*** EXTRACTED MATERIAL ***

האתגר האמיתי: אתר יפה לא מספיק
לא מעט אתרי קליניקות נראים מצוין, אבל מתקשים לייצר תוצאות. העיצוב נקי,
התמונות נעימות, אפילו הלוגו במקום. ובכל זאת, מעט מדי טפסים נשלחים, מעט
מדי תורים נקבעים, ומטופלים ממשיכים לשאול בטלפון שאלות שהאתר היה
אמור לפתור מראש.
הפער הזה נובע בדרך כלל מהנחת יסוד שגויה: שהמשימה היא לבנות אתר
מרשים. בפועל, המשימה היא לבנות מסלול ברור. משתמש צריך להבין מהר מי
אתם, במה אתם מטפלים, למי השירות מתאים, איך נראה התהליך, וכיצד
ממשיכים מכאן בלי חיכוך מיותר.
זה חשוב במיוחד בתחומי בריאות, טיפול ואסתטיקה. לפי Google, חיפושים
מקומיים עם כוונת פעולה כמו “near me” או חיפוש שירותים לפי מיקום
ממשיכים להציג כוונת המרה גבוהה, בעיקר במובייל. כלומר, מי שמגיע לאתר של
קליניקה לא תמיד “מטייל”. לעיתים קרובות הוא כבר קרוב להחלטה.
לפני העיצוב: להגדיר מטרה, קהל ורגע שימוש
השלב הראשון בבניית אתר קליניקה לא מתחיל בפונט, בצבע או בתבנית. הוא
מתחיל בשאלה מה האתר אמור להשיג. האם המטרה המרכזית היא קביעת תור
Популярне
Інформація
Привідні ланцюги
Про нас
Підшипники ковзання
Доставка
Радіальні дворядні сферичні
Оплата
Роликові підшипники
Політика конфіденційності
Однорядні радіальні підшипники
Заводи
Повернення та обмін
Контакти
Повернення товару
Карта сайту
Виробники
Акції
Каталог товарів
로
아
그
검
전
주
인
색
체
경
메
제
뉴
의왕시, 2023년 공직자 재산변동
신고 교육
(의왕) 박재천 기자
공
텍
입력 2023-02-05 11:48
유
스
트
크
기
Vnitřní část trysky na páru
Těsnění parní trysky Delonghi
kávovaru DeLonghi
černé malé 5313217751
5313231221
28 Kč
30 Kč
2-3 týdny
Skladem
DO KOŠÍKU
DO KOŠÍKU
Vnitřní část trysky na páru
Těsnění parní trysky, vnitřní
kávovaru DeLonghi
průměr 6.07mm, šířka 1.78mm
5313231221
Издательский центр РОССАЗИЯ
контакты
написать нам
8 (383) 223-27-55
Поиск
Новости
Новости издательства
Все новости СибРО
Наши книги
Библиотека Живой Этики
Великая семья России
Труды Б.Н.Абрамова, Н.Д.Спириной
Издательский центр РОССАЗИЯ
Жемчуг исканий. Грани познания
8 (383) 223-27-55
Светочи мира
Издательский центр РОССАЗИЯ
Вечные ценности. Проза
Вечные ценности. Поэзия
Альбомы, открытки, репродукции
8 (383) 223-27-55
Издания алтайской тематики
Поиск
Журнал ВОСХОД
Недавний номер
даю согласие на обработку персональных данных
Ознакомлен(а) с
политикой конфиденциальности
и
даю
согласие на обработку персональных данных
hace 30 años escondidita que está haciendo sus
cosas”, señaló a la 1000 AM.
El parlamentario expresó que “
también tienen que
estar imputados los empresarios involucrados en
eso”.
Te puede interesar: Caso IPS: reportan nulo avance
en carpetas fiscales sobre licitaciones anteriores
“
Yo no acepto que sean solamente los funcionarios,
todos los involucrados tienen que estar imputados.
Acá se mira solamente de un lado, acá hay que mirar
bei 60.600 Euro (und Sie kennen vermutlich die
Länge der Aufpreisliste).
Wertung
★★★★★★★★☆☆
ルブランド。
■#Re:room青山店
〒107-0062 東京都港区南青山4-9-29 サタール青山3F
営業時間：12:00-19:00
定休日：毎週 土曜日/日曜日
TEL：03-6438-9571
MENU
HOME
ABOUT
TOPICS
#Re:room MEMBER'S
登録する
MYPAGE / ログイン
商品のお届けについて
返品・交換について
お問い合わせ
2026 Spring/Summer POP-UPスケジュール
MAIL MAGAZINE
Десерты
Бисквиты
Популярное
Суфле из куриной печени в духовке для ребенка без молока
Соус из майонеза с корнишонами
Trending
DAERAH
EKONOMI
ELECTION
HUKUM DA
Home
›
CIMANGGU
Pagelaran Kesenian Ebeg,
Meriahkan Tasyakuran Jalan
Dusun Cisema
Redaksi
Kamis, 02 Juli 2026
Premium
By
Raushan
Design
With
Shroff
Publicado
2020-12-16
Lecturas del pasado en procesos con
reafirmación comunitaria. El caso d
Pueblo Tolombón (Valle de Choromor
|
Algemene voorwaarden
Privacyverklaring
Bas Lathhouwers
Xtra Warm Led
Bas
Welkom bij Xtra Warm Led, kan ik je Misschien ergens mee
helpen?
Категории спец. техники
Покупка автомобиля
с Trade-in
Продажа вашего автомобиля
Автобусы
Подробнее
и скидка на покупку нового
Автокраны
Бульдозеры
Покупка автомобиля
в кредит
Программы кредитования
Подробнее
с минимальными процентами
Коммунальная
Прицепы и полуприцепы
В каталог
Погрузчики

*** End of EXTRACTED MATERIAL ***

From the records above, extract every entry verbatim.

האתגר האמיתי: אתר יפה לא מספיק
לא מעט אתרי קליניקות נראים מצוין, אבל מתקשים לייצר תוצאות. העיצוב נקי,
התמונות נעימות, אפילו הלוגו במקום. ובכל זאת, מעט מדי טפסים נשלחים, מעט
מדי תורים נקבעים, ומטופלים ממשיכים לשאול בטלפון שאלות שהאתר היה
אמור לפתור מראש.
הפער הזה נובע בדרך כלל מהנחת יסוד שגויה: שהמשימה היא לבנות אתר
מרשים. בפועל, המשימה היא לבנות מסלול ברור. משתמש צריך להבין מהר מי
אתם, במה אתם מטפלים, למי השירות מתאים, איך נראה התהליך, וכיצד
ממשיכים מכאן בלי חיכוך מיותר.
זה חשוב במיוחד בתחומי בריאות, טיפול ואסתטיקה. לפי Google, חיפושים
מקומיים עם כוונת פעולה כמו “near me” או חיפוש שירותים לפי מיקום
ממשיכים להציג כוונת המרה גבוהה, בעיקר במובייל. כלומר, מי שמגיע לאתר של
קליניקה לא תמיד “מטייל”. לעיתים קרובות הוא כבר קרוב להחלטה.
לפני העיצוב: להגדיר מטרה, קהל ורגע שימוש
השלב הראשון בבניית אתר קליניקה לא מתחיל בפונט, בצבע או בתבנית. הוא
מתחיל בשאלה מה האתר אמור להשיג. האם המטרה המרכזית היא קביעת תור
Популярне
Інформація
Привідні ланцюги
Про нас
Підшипники ковзання
Доставка
Радіальні дворядні сферичні
Оплата
Роликові підшипники
Політика конфіденційності
Однорядні радіальні підшипники
Заводи
Повернення та обмін
Контакти
Повернення товару
Карта сайту
Виробники
Акції
Каталог товарів
로
아
그
검
전
주
인
색
체
경
메
제
뉴
의왕시, 2023년 공직자 재산변동
신고 교육
(의왕) 박재천 기자
공
텍
입력 2023-02-05 11:48
유
스
트
크
기
Vnitřní část trysky na páru
Těsnění parní trysky Delonghi
kávovaru DeLonghi
černé malé 5313217751
5313231221
28 Kč
30 Kč
2-3 týdny
Skladem
DO KOŠÍKU
DO KOŠÍKU
Vnitřní část trysky na páru
Těsnění parní trysky, vnitřní
kávovaru DeLonghi
průměr 6.07mm, šířka 1.78mm
5313231221
Издательский центр РОССАЗИЯ
контакты
написать нам
8 (383) 223-27-55
Поиск
Новости
Новости издательства
Все новости СибРО
Наши книги
Библиотека Живой Этики
Великая семья России
Труды Б.Н.Абрамова, Н.Д.Спириной
Издательский центр РОССАЗИЯ
Жемчуг исканий. Грани познания
8 (383) 223-27-55
Светочи мира
Издательский центр РОССАЗИЯ
Вечные ценности. Проза
Вечные ценности. Поэзия
Альбомы, открытки, репродукции
8 (383) 223-27-55
Издания алтайской тематики
Поиск
Журнал ВОСХОД
Недавний номер
даю согласие на обработку персональных данных
Ознакомлен(а) с
политикой конфиденциальности
и
даю
согласие на обработку персональных данных
hace 30 años escondidita que está haciendo sus
cosas”, señaló a la 1000 AM.
El parlamentario expresó que “
también tienen que
estar imputados los empresarios involucrados en
eso”.
Te puede interesar: Caso IPS: reportan nulo avance
en carpetas fiscales sobre licitaciones anteriores
“
Yo no acepto que sean solamente los funcionarios,
todos los involucrados tienen que estar imputados.
Acá se mira solamente de un lado, acá hay que mirar
bei 60.600 Euro (und Sie kennen vermutlich die
Länge der Aufpreisliste).
Wertung
★★★★★★★★☆☆
ルブランド。
■#Re:room青山店
〒107-0062 東京都港区南青山4-9-29 サタール青山3F
営業時間：12:00-19:00
定休日：毎週 土曜日/日曜日
TEL：03-6438-9571
MENU
HOME
ABOUT
TOPICS
#Re:room MEMBER'S
登録する
MYPAGE / ログイン
商品のお届けについて
返品・交換について
お問い合わせ
2026 Spring/Summer POP-UPスケジュール
MAIL MAGAZINE
Десерты
Бисквиты
Популярное
Суфле из куриной печени в духовке для ребенка без молока
Соус из майонеза с корнишонами
Trending
DAERAH
EKONOMI
ELECTION
HUKUM DA
Home
›
CIMANGGU
Pagelaran Kesenian Ebeg,
Meriahkan Tasyakuran Jalan
Dusun Cisema
Redaksi
Kamis, 02 Juli 2026
Premium
By
Raushan
Design
With
Shroff
Publicado
2020-12-16
Lecturas del pasado en procesos con
reafirmación comunitaria. El caso d
Pueblo Tolombón (Valle de Choromor
|
Algemene voorwaarden
Privacyverklaring
Bas Lathhouwers
Xtra Warm Led
Bas
Welkom bij Xtra Warm Led, kan ik je Misschien ergens mee
helpen?
Категории спец. техники
Покупка автомобиля
с Trade-in
Продажа вашего автомобиля
Автобусы
Подробнее
и скидка на покупку нового
Автокраны
Бульдозеры
Покупка автомобиля
в кредит
Программы кредитования
Подробнее
с минимальными процентами
Коммунальная
Прицепы и полуприцепы
В каталог
Погрузчики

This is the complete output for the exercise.